As opposed to linear regression, classification results cannot be evaluated with R-squared measure. A variety of metrics exist to evaluate the performance of classifiers against labels. The most common metrics are accuracy, precision, recall, F1 score and ROC AUC score. All of these measures depend on the concepts of true positives, true negatives, false positives and false negatives. All these apply to a binary classifier, but with a little trick of setting a positive label, the measures can be used on multiclass models as well.

True positives (TP)

The amount of labels, which were correctly identified by the classifier, that is assigned point labeled A to class A.

True negatives (TN)

The amount of labels, which were correctly rejected by the classifier, that is assigned point labeled A' to class A'.

False positives (FP)

The amount of labels, which were incorrectly identified by the classifier, that is assigned point labeled A' to class A.

False negatives (FN)

The amount of labels, which were incorrectly rejected by the classifier, that is assigned point labeled A to class A'.
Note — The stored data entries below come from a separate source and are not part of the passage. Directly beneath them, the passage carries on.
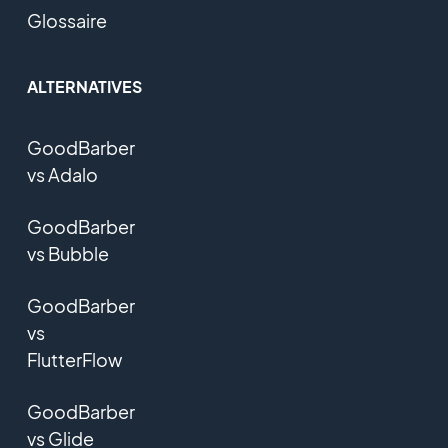
Glossaire
ALTERNATIVES
GoodBarber
vs Adalo
GoodBarber
vs Bubble
GoodBarber
vs
FlutterFlow
GoodBarber
vs Glide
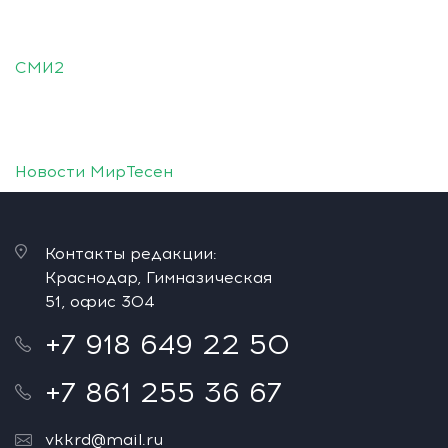
СМИ2
Новости МирТесен
Контакты редакции:
Краснодар, Гимназическая
51, офис 304
+7 918 649 22 50
+7 861 255 36 67
vkkrd@mail.ru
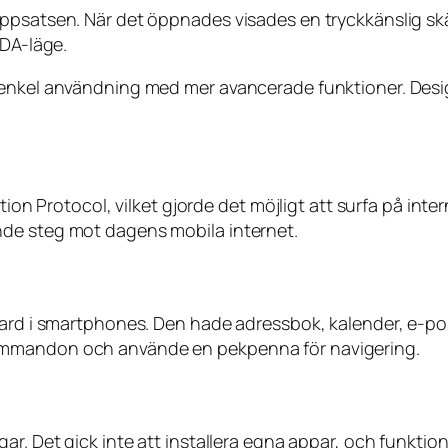
appsatsen. När det öppnades visades en tryckkänslig sk
PDA-läge.
a enkel användning med mer avancerade funktioner. Des
tion Protocol, vilket gjorde det möjligt att surfa på int
nde steg mot dagens mobila internet.
ndard i smartphones. Den hade adressbok, kalender, e-p
ommandon och använde en pekpenna för navigering.
gar. Det gick inte att installera egna appar, och funkt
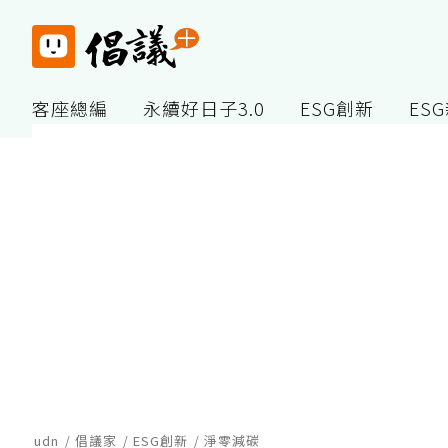
客座總編
永續好日子3.0
ESG創新
ES
udn
倡議家
ESG創新
淨零減碳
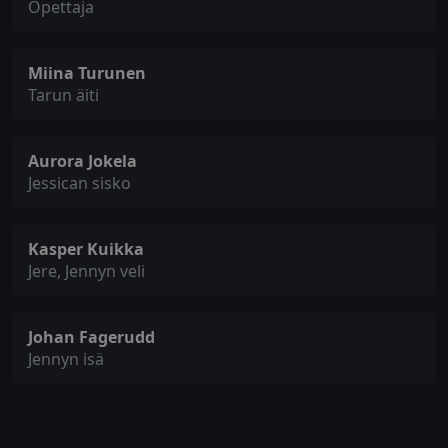
Opettaja
Miina Turunen
Tarun äiti
Aurora Jokela
Jessican sisko
Kasper Kuikka
Jere, Jennyn veli
Johan Fagerudd
Jennyn isä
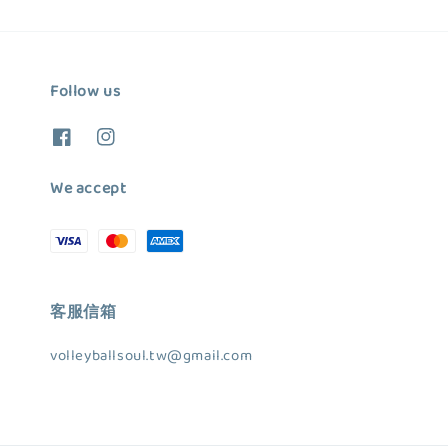
Follow us
We accept
客服信箱
volleyballsoul.tw@gmail.com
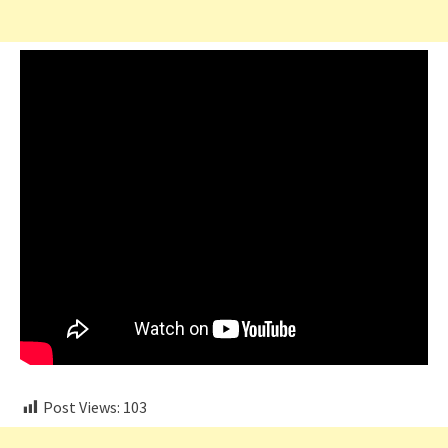
Post Views:
103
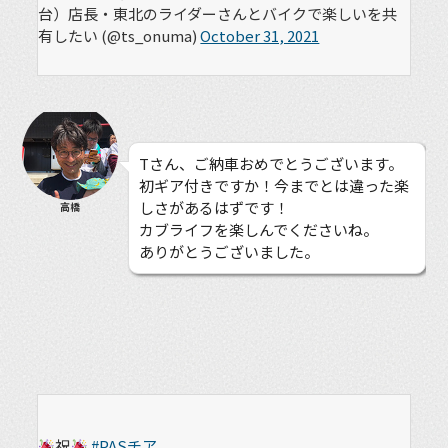
台）店長・東北のライダーさんとバイクで楽しいを共
有したい (@ts_onuma)
October 31, 2021
Tさん、ご納車おめでとうございます。
初ギア付きですか！今までとは違った楽
しさがあるはずです！
高橋
カブライフを楽しんでくださいね。
ありがとうございました。
祝
#PASチア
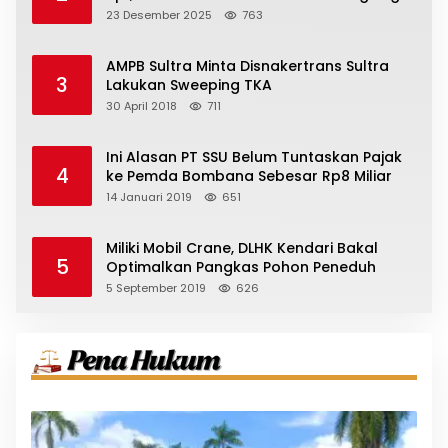
23 Desember 2025
763
AMPB Sultra Minta Disnakertrans Sultra
3
Lakukan Sweeping TKA
30 April 2018
711
Ini Alasan PT SSU Belum Tuntaskan Pajak
4
ke Pemda Bombana Sebesar Rp8 Miliar
14 Januari 2019
651
Miliki Mobil Crane, DLHK Kendari Bakal
5
Optimalkan Pangkas Pohon Peneduh
5 September 2019
626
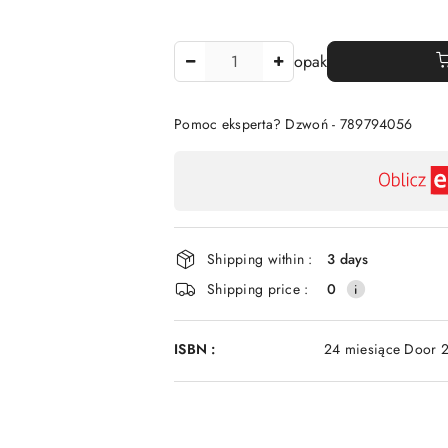
The
opak
Amount
Of
Pomoc eksperta? Dzwoń - 789794056
Availability
payment
and
delivery
Shipping within :
3 days
Shipping price :
0
ISBN :
24 miesiące Door 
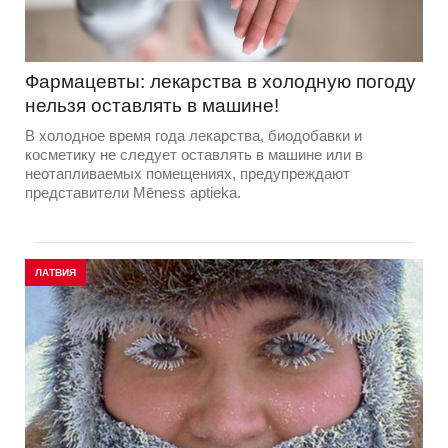
Фармацевты: лекарства в холодную погоду
нельзя оставлять в машине!
В холодное время года лекарства, биодобавки и
косметику не следует оставлять в машине или в
неотапливаемых помещениях, предупреждают
представители Mēness aptieka.
ЛАТВИЯ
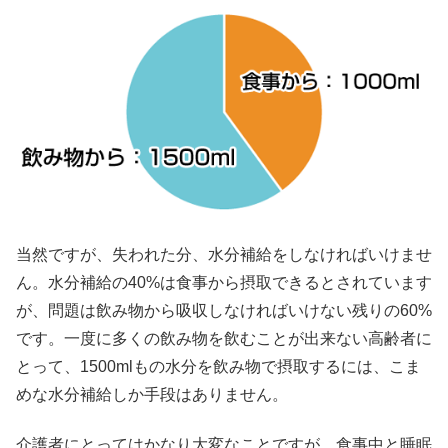
当然ですが、失われた分、水分補給をしなければいけませ
ん。水分補給の40%は食事から摂取できるとされています
が、問題は飲み物から吸収しなければいけない残りの60%
です。一度に多くの飲み物を飲むことが出来ない高齢者に
とって、1500mlもの水分を飲み物で摂取するには、こま
めな水分補給しか手段はありません。
介護者にとってはかなり大変なことですが、食事中と睡眠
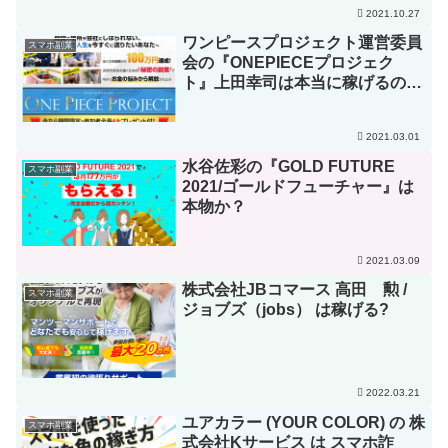
2021.10.27
ワンピースプロジェクト運営委員
スマホ副業
会の『ONEPIECEプロジェク
ト』上田幸司は本当に稼げるの
か？
2021.03.01
水谷佐彩の『GOLD FUTURE
スマホ副業
2021/ゴールドフューチャー』は
本物か？
2021.03.09
株式会社JBコマース 高田 勲 /
スマホ副業
ジョブズ（jobs） は稼げる?
2022.03.21
ユアカラー (YOUR COLOR) の 株
スマホ副業
式会社Kサービス は スマホ詐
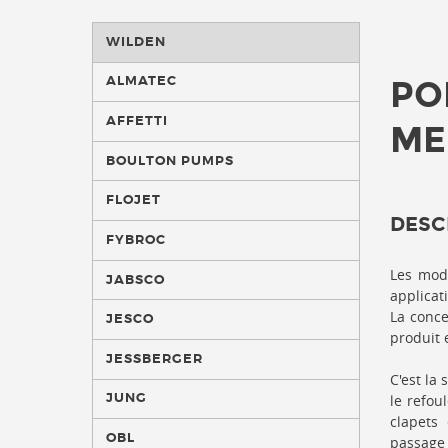
WILDEN
ALMATEC
PO
AFFETTI
ME
BOULTON PUMPS
FLOJET
DESC
FYBROC
Les mod
JABSCO
applicati
La conce
JESCO
produit 
JESSBERGER
C'est la
JUNG
le refou
clapets 
OBL
passage 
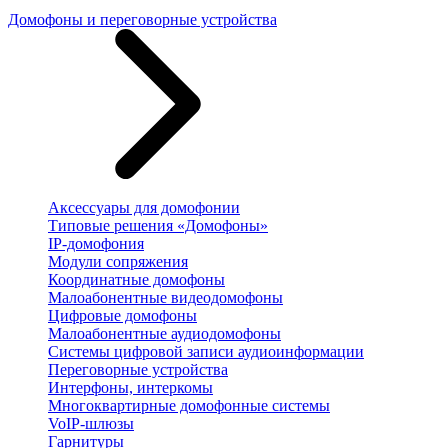
Домофоны и переговорные устройства
Аксессуары для домофонии
Типовые решения «Домофоны»
IP-домофония
Модули сопряжения
Координатные домофоны
Малоабонентные видеодомофоны
Цифровые домофоны
Малоабонентные аудиодомофоны
Системы цифровой записи аудиоинформации
Переговорные устройства
Интерфоны, интеркомы
Многоквартирные домофонные системы
VoIP-шлюзы
Гарнитуры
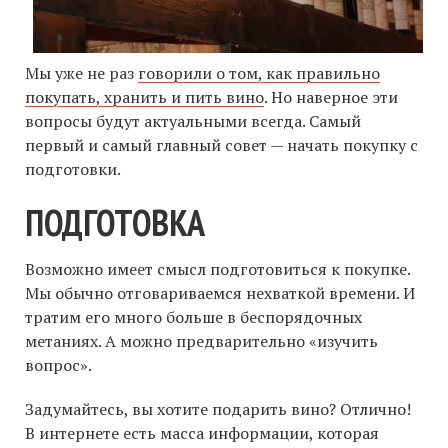
Мы уже не раз
говорили о том, как правильно
покупать, хранить и пить вино
. Но наверное эти
вопросы будут актуальными всегда. Самый
первый и самый главный совет — начать покупку с
подготовки.
ПОДГОТОВКА
Возможно имеет смысл подготовиться к покупке.
Мы обычно отговариваемся нехваткой времени. И
тратим его много больше в беспорядочных
метаниях. А можно предварительно «изучить
вопрос».
Задумайтесь, вы хотите подарить вино? Отлично!
В интернете есть масса информации, которая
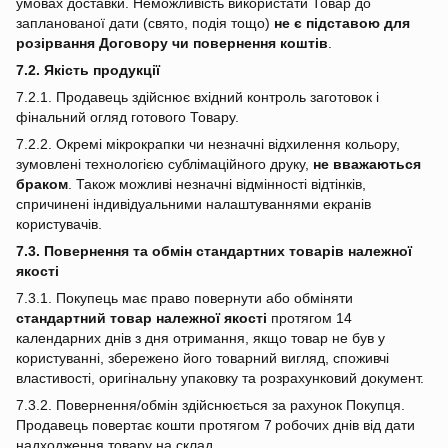
умовах доставки. Неможливість використати Товар до
запланованої дати (свято, подія тощо)
не є підставою для
розірвання Договору чи повернення коштів
.
7.2. Якість продукції
7.2.1. Продавець здійснює вхідний контроль заготовок і
фінальний огляд готового Товару.
7.2.2. Окремі мікрокрапки чи незначні відхилення кольору,
зумовлені технологією сублімаційного друку,
не вважаються
браком
. Також можливі незначні відмінності відтінків,
спричинені індивідуальними налаштуваннями екранів
користувачів.
7.3. Повернення та обмін стандартних товарів належної
якості
7.3.1. Покупець має право повернути або обміняти
стандартний товар належної якості
протягом 14
календарних днів з дня отримання, якщо товар не був у
користуванні, збережено його товарний вигляд, споживчі
властивості, оригінальну упаковку та розрахунковий документ.
7.3.2. Повернення/обмін здійснюється за рахунок Покупця.
Продавець повертає кошти протягом 7 робочих днів від дати
надходження товару на склад.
Accuracy measures a fraction of the classifier's predictions that are correct, that is the number of correct assessments divided by the number of all assessments - (TN + TP)/(TN + TP + FN + FP).

Precision (P)

Precision is the fraction of positive predictions that are correct - TP/(TP + FP). Be careful as classifier predicting only a single positive instance, that happens to be correct, will achieve perfect precision.

Recall (R)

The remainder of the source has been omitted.